◆ **Problem requirements**: Copy every line of the entries that includes the word "Area".

+++

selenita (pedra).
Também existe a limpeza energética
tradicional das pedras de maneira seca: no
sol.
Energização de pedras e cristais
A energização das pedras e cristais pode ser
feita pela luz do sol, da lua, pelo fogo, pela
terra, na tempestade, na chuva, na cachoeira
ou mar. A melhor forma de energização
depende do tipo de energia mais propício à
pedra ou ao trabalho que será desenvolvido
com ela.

+++

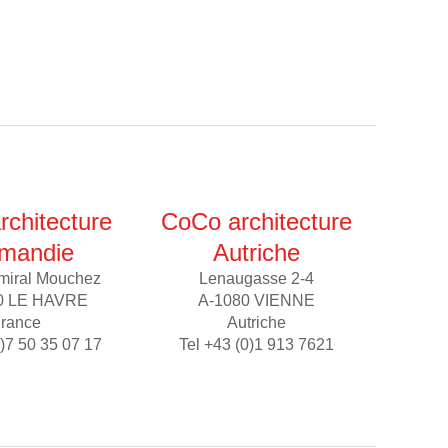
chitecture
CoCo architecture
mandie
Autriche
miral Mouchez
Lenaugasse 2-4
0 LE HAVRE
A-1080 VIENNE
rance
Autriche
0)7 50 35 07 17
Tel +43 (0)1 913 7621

+++

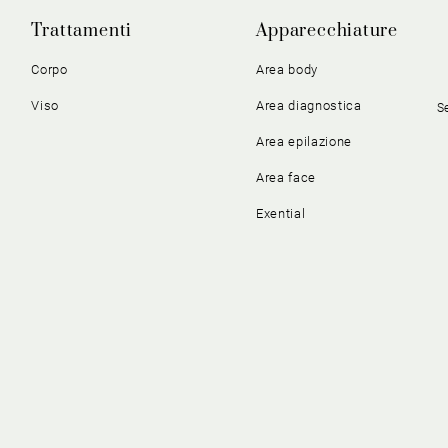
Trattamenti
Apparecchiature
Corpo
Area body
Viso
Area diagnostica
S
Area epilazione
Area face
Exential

+++

◆ **Solution for this task**:
Area body
Area diagnostica
Area epilazione
Area face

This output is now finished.